§ Required action:
Transcribe all the data below exactly, leaving its pictures out.

§ Provided material:
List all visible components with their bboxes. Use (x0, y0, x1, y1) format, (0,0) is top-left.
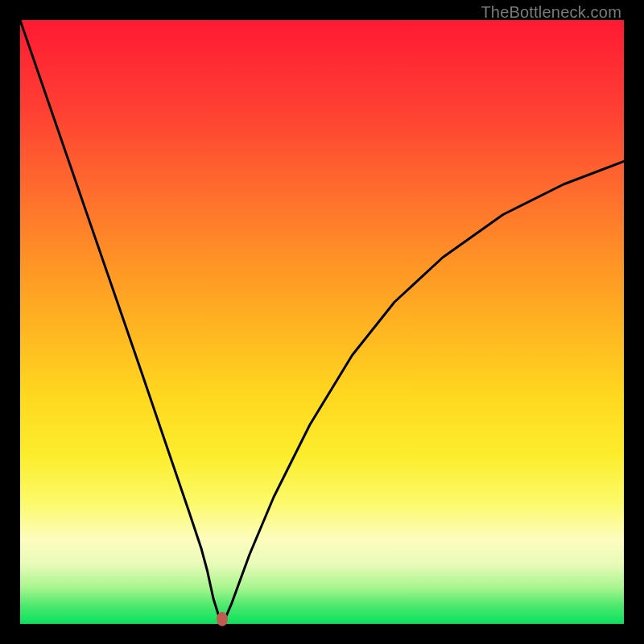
watermark-text: TheBottleneck.com (481, 3, 621, 22)
curve-line (20, 20, 624, 618)
minimum-marker (217, 612, 228, 626)
chart-frame (20, 20, 624, 624)
bottleneck-curve-plot (20, 20, 624, 624)
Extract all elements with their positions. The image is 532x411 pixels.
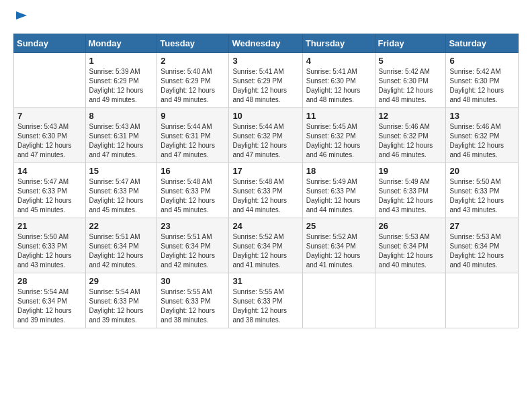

§ Exercise response:
List all visible components with their bboxes. Use (x0, y0, x1, y1) format, (0,0) is top-left.
watermark-text: TheBottleneck.com (481, 3, 621, 22)
curve-line (20, 20, 624, 618)
minimum-marker (217, 612, 228, 626)
chart-frame (20, 20, 624, 624)
bottleneck-curve-plot (20, 20, 624, 624)
Extract all elements with their positions. The image is 532x411 pixels.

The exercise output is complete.